-- Recorded data --
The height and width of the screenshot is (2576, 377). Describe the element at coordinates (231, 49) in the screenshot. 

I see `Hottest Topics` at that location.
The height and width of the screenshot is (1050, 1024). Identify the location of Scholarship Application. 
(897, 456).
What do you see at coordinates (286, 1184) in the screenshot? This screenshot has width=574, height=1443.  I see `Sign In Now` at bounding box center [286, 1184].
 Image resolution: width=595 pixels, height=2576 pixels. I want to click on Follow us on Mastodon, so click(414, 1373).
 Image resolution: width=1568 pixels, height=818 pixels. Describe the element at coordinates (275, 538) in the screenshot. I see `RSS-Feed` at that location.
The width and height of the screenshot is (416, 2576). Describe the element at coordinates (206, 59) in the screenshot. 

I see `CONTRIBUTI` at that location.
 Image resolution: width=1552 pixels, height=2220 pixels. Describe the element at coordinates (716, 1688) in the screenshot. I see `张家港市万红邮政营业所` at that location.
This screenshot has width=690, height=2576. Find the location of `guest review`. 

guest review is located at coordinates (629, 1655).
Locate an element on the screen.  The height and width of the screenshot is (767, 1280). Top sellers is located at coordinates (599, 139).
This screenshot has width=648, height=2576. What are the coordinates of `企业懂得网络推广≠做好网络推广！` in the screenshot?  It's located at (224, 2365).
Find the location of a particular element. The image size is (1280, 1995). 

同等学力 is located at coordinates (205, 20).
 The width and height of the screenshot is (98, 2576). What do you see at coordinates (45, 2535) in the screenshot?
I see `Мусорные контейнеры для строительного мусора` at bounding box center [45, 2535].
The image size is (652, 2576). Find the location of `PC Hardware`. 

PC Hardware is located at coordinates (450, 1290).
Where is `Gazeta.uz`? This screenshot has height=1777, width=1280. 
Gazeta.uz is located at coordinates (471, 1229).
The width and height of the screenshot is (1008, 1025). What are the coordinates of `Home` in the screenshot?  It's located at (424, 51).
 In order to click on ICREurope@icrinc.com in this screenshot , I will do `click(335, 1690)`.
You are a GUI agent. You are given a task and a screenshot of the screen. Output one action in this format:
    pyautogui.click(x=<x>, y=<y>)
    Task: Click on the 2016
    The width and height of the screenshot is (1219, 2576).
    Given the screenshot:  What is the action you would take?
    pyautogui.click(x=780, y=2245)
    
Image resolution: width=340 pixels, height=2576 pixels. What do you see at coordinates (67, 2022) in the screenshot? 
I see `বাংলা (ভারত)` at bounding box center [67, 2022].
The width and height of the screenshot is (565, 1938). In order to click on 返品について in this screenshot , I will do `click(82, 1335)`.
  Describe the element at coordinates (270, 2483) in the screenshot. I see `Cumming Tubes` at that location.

-- GOAL OF THE EXERCISE --
Repeat exactly the lines above from the one with "This screenshot has width=690, height=2576." up to and including the one with "pyautogui.click(x=<x>, y=<y>)". No other line belongs in the reply.

-- EXPECTED ANSWER --
This screenshot has width=690, height=2576. Find the location of `guest review`. 

guest review is located at coordinates (629, 1655).
Locate an element on the screen.  The height and width of the screenshot is (767, 1280). Top sellers is located at coordinates (599, 139).
This screenshot has width=648, height=2576. What are the coordinates of `企业懂得网络推广≠做好网络推广！` in the screenshot?  It's located at (224, 2365).
Find the location of a particular element. The image size is (1280, 1995). 

同等学力 is located at coordinates (205, 20).
 The width and height of the screenshot is (98, 2576). What do you see at coordinates (45, 2535) in the screenshot?
I see `Мусорные контейнеры для строительного мусора` at bounding box center [45, 2535].
The image size is (652, 2576). Find the location of `PC Hardware`. 

PC Hardware is located at coordinates (450, 1290).
Where is `Gazeta.uz`? This screenshot has height=1777, width=1280. 
Gazeta.uz is located at coordinates (471, 1229).
The width and height of the screenshot is (1008, 1025). What are the coordinates of `Home` in the screenshot?  It's located at (424, 51).
 In order to click on ICREurope@icrinc.com in this screenshot , I will do `click(335, 1690)`.
You are a GUI agent. You are given a task and a screenshot of the screen. Output one action in this format:
    pyautogui.click(x=<x>, y=<y>)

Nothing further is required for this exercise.